Donkey Kick (resistance band)
- Loop a mini band around the bottom of your left foot and right ankle. Start in an all-fours position with your knees under your hips, wrists under your shoulders, and your core engaged.
- Keeping your knee bent and left foot flexed, kick your left leg up toward the ceiling. Hold for 2 seconds at the top.
- Return your left knee to the floor for 1 rep.
- Do all your reps on one side, the switch to the other.
Core
Planks (Plank variations: Plank w/ shoulder touch, Forearm plank(low), knee to elbow plank, plank hip dip, plank climbers on slides.)
Forearm Plank
- Begin lying on the floor with your forearms flat on the floor, making sure that your elbows are aligned directly under your shoulders.
- Engage your core and raise your body up off the floor, keeping your forearms on the floor and your body in a straight line from head to feet. Keep your abdominals engaged and try not to let your hips rise or drop.
Plank climbers
- Start in a high plank—hands shoulder-width apart (or wider if that's how you usually do push-ups), shoulders above wrists—with your toes on a set of gliders.
- Engage your core and dig your right foot into the floor as you slide it forward, bringing your right knee to your chest.
- Slide your right foot back as you slide your left foot forward, bringing your left knee to your chest.

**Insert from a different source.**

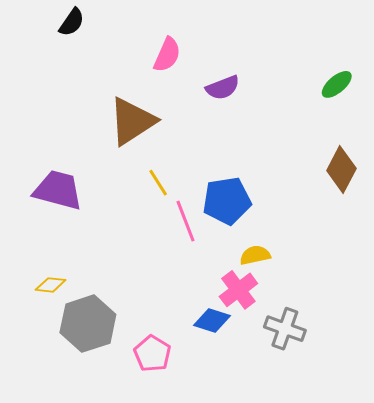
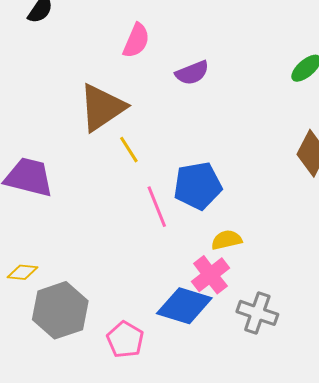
yellow line: (158, 183) -> (129, 150), moved
blue diamond: (212, 320) -> (184, 306), size x1.5

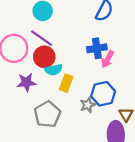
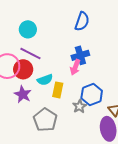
red circle: (44, 57) -> (23, 69), moved
pink arrow: (108, 59) -> (75, 67), moved
purple star: (26, 82) -> (23, 94), turned -30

- Continue to alternate, moving quickly. Make sure to keep your core engaged and back flat throughout.
- Move faster for a bigger cardio challenge. If you have trouble maintaining form, slow down.
Knee to Elbow Plank
- Lay face down on the ground with extended legs.
- Point your toes while you place your hands beneath your shoulders.

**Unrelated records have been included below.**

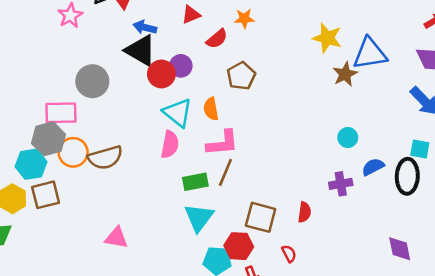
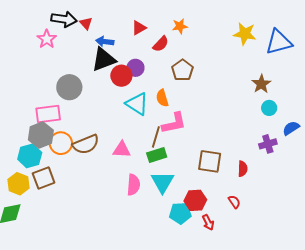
black triangle: (141, 50) -> (104, 60), turned -44
brown star: (345, 74) -> (261, 84), moved
pink semicircle: (170, 145) -> (133, 185), moved
brown line: (225, 172) -> (156, 137), moved
brown square: (261, 217) -> (210, 161), moved
pink triangle: (116, 238) -> (122, 150), moved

- Push yourself up into the forearm plank (low) position.
- Maintaining a tight core and flat back, bring your left knee to your right elbow.
- Pause and slowly return each to the starting point.

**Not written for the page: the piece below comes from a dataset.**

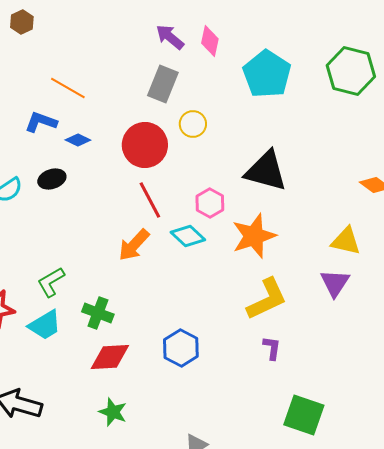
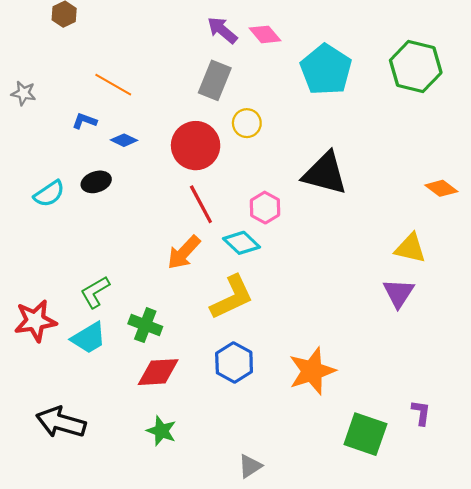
pink diamond: (210, 41) -> (265, 34), turned -52
blue L-shape: (41, 122) -> (84, 121), size x0.7
orange star: (254, 236) -> (312, 371), moved
yellow L-shape: (267, 299) -> (232, 297), moved
purple L-shape: (272, 348) -> (421, 413), moved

- Repeat with the other side and keep alternating.
Side Planks with dips
- Begin in a side elbow plank on your right side with straight legs and your feet stacked.
- Inhale and lower your pelvis to the floor, so your right hip hovers just off the floor.
- Exhale and press up through your right waist to lift your pelvis and return to side plank. Pull your right shoulder blade down your back to stabilize your shoulder.
- This completes one rep.
- Do 10 reps on each side.
Russian Weighted Twist
- Grab a medicine ball, dumbbell, or weight plate and sit on the floor with your hips and knees bent 90 degrees.
- Hold the weight straight out in front of you and keep your back straight (your torso should be at about 45 degrees to the floor).
- Explosively twist your torso as far as you can to the left [1], and then reverse the motion, twisting as far as you can to the right [2].
- That’s one rep. I do this for a 30 count. So right around 30 seconds. Other exercises I swap out for sometimes:
- CORE
- Bird Dog
- Body Saw to Pike
- Upper body
Standing overhead press (dumbbells)
- Stand upright and keep the back straight.
- Hold a dumbbell in each hand at the shoulders with an overhand grip. Thumbs should be on the inside and knuckles facing up.
- Raise the weights above the head in a controlled motion while exhaling. Pause at the top of the motion.
- Return the dumbbells to the shoulders while inhaling.
- Repeat for eight to 12 repetitions as desired.
Push up
- Start in a high plank with your palms flat, hands shoulder-width apart, shoulders stacked directly above your wrists, legs extended behind you, and your core and glutes engaged.
- Bend your elbows and lower your chest to the floor.
- Push through the palms of your hands to straighten your arms. This is 1 rep.
2 arm bent row
Curls
Decline push up
Push up using balance
Stretch (Yoga)
Childs poses
Cobra pose
Pigeon pose
Bridge pose
Supine twist
Downward dog
Prone quad stretch
Butterfly
Happy baby
Supine figure 4
Cardio
I ride my bike 5-10 hours a week (Usually a couple trainer rides, a gravel or road ride and as many Mtn. Bike rides I can fit in with my busy schedule). I also do several 20 to 30 min sessions on my stair stepper for some cross training for bike.
In general, 3 good cardio sweat sessions of your choice a week, 30-60 minutes long is plenty for a normal tuneup and also is great to mix in with other exercise days.